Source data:
☆ ☆ ☆

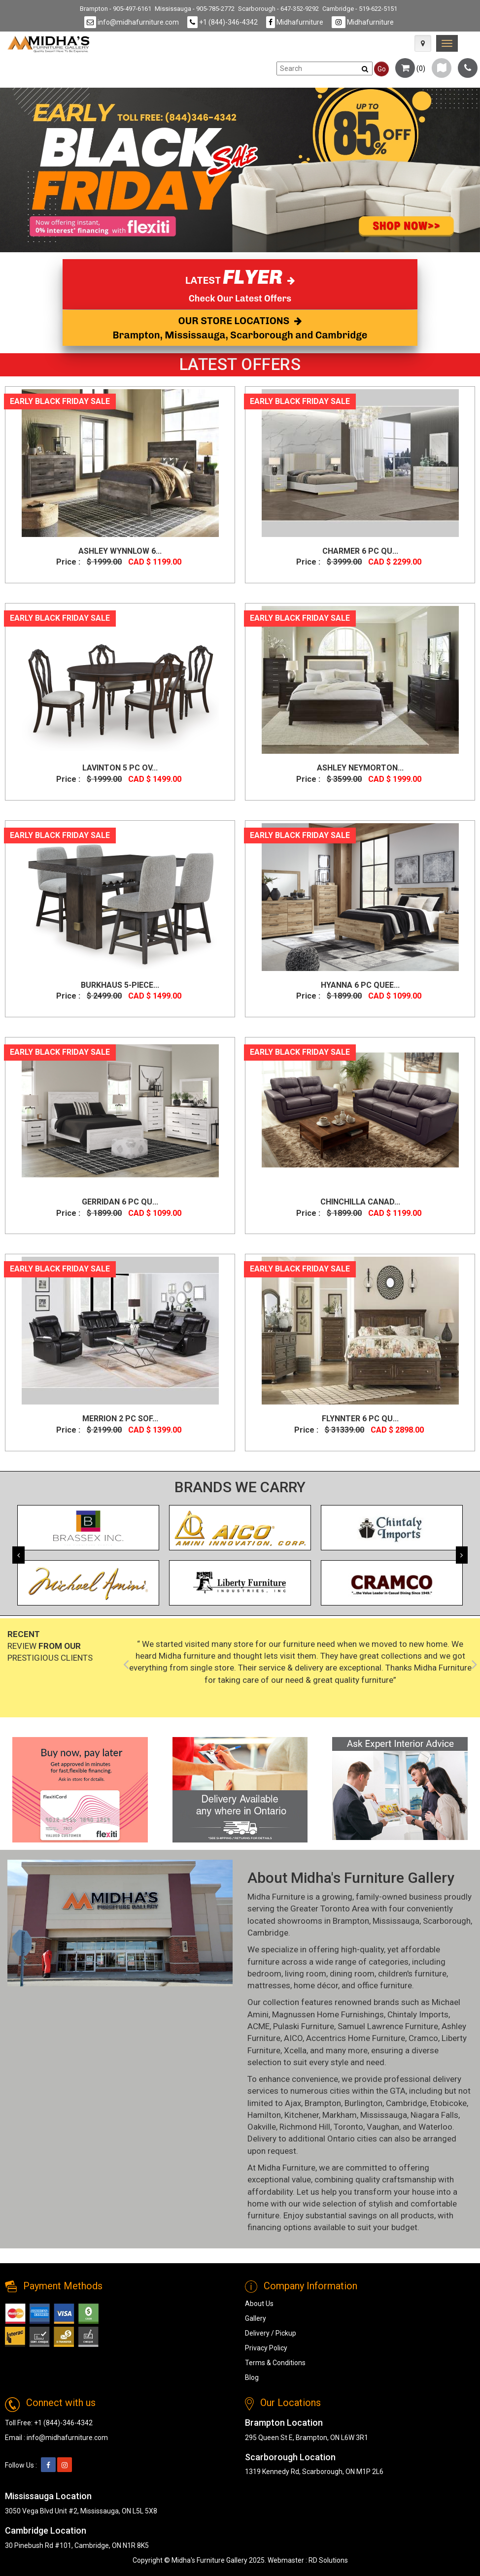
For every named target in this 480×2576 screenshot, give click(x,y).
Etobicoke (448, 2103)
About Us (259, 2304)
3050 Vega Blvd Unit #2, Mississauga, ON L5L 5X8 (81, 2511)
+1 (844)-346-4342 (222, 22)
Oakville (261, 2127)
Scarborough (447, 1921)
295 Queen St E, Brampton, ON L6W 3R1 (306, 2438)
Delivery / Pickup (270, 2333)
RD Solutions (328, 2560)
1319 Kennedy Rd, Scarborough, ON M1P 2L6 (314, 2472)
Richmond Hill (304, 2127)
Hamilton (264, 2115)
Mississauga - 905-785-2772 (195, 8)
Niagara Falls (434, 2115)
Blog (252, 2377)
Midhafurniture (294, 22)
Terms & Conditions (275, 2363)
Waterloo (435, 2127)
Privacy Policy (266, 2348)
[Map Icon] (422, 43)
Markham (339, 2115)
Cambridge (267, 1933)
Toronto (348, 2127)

☆ ☆ ☆

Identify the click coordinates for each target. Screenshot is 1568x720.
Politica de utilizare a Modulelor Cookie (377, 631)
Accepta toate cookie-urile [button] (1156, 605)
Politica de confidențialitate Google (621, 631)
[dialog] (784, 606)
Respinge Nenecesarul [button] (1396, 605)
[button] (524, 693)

☆ ☆ ☆

Copy each line from the data above that includes "Scarborough".

* OUTPUT OF THE TASK
Scarborough (447, 1921)
1319 Kennedy Rd, Scarborough, ON M1P 2L6 (314, 2472)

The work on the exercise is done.